Description of the task => Copy out the full data exactly as given; pictures should not be included.

Data extracted from a collection:
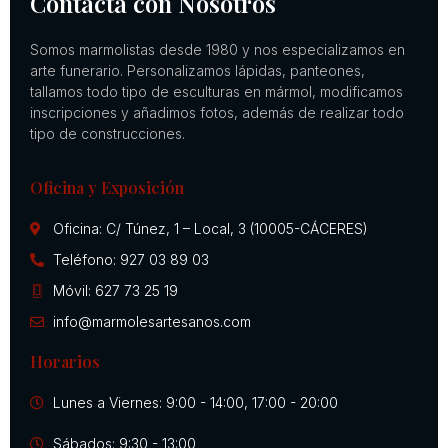
Contacta con Nosotros
Somos marmolistas desde 1980 y nos especializamos en
arte funerario. Personalizamos lápidas, panteones,
tallamos todo tipo de esculturas en mármol, modificamos
inscripciones y añadimos fotos, además de realizar todo
tipo de construcciones.
Oficina y Exposición
Oficina: C/ Túnez, 1 – Local, 3 (10005-CÁCERES)
Teléfono: 927 03 89 03
Móvil: 627 73 25 19
info@marmolesartesanos.com
Horarios
Lunes a Viernes: 9:00 - 14:00, 17:00 - 20:00
Sábados: 9:30 - 13:00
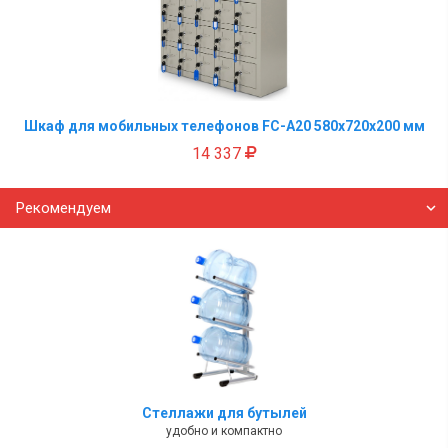
Шкаф для мобильных телефонов FC-A20 580х720х200 мм
14 337
Рекомендуем
Стеллажи для бутылей
удобно и компактно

Solution for this exercise =>
Contacta con Nosotros
Somos marmolistas desde 1980 y nos especializamos en
arte funerario. Personalizamos lápidas, panteones,
tallamos todo tipo de esculturas en mármol, modificamos
inscripciones y añadimos fotos, además de realizar todo
tipo de construcciones.
Oficina y Exposición
Oficina: C/ Túnez, 1 – Local, 3 (10005-CÁCERES)
Teléfono: 927 03 89 03
Móvil: 627 73 25 19
info@marmolesartesanos.com
Horarios
Lunes a Viernes: 9:00 - 14:00, 17:00 - 20:00
Sábados: 9:30 - 13:00
Шкаф для мобильных телефонов FC-A20 580х720х200 мм
14 337
Рекомендуем
Стеллажи для бутылей
удобно и компактно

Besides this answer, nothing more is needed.